A3. Configuration and operation of drive image data generation unit:
FIG. 4 is a schematic block diagram illustrating an example of the configuration of the drive image data generation unit 50 (see FIG. 1). The drive image data generation unit 50 includes a drive image data generation control unit 510, a first latch unit 520, a mask data generation unit 530, a second latch unit 540, and a multiplexer (MPX) 550. Yes.

  The drive image data generation control unit 510 is supplied with the read synchronization signal RSNK from the memory read control unit 40 and is supplied with the motion region data signal MAS from the motion detection unit 60 (see FIG. 1). The movement area data signal MAS is a signal indicating an area in which an object is moving in the image. In the first embodiment, it is assumed that all the areas in the image are areas where the object is moving.

  The drive image data generation control unit 510 is based on the motion region data signal MAS and the readout vertical synchronization signal VS, readout horizontal synchronization signal HS, readout clock DCK, and field selection signal FIELD included in the readout synchronization signal RSNK. The latch signal LTS, the selection control signal MXS, and the enable signal MES are output (see the lower right in FIG. 4).

  The latch signal LTS is output from the drive image data generation control unit 510 to the first latch unit 520 and the second latch unit 540, and controls their operation.

  The selection control signal MXS is output from the drive image data generation control unit 510 to the multiplexer 550, and controls the operation of the multiplexer 550. The selection control signal MXS is a signal indicating the position (pattern) of the pixel which is the position of the image and the read image data should be replaced with the mask data.

The enable signal MES is output from the drive image data generation control unit 510 to the mask data generation unit 530, and controls the operation of the mask data generation unit 530. That is, the enable signal MES is a signal instructing generation and non-generation of mask data.
The drive image data generation control unit 510 controls generation of the drive image data signal DVDS based on these signals.

  The field selection signal FIELD received by the drive image data generation control unit 510 from the memory read control unit 40 is as follows.

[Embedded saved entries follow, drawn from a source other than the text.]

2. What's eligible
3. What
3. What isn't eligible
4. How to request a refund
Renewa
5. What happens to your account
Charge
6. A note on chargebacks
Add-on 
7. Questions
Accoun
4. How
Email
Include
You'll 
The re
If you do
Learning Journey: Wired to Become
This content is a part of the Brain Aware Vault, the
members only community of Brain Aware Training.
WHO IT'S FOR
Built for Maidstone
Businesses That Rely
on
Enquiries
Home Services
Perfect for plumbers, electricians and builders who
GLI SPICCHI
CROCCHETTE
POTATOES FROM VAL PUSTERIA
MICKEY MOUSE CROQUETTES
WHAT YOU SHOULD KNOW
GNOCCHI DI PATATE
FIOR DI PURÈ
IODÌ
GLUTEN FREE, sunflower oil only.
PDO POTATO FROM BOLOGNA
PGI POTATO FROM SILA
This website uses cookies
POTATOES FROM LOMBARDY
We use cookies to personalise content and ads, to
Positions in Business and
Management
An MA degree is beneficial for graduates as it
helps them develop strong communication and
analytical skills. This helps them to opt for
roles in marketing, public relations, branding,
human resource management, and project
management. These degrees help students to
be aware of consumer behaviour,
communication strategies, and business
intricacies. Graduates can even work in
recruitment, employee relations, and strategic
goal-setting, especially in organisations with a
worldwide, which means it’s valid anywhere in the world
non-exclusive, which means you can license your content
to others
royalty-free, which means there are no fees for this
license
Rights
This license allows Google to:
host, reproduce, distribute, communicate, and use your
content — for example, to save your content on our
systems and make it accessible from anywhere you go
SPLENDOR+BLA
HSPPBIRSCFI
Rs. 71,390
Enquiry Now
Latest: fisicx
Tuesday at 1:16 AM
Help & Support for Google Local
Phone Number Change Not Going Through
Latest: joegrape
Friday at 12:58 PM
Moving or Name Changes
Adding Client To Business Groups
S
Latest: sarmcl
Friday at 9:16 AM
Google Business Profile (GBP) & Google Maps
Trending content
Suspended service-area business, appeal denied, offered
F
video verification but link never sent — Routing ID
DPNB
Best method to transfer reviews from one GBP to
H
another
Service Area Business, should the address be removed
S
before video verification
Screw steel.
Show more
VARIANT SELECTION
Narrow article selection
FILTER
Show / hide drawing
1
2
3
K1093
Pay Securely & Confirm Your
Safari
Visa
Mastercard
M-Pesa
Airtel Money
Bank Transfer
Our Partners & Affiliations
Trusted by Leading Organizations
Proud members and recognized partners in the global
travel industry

In other words, the field selection signal FIELD is read from the frame memory 20 by the memory read control unit 40 and read image data signal RVDS latched in the first latch unit 520 (see FIG. 1), and is read for the first time. It is a signal indicating whether it is a read image data signal of the first field or a read image data signal of the second field read for the second time.

  The first latch unit 520 sequentially latches the read image data signal RVDS supplied from the memory read control unit 40 in accordance with the latch signal LTS supplied from the drive image data generation control unit 510. Then, the first latch unit 520 outputs the read image data after the latch to the mask data generation unit 530 and the second latch unit 540 as the read image data signal RVDS1.

  The mask data generation unit 530 is supplied with the mask parameter signal MPS from the motion detection unit 60, is supplied with the enable signal MES from the drive image data generation control unit 510, and is supplied with the read image data signal RVDS1 from the first latch unit 520. The Mask data generation unit 530 generates mask data based on mask parameter signal MPS and read image data signal RVDS1 when generation of mask data is permitted by enable signal MES. The mask data generation unit 530 outputs the generated mask data to the second latch unit 540 as the mask data signal MDS1.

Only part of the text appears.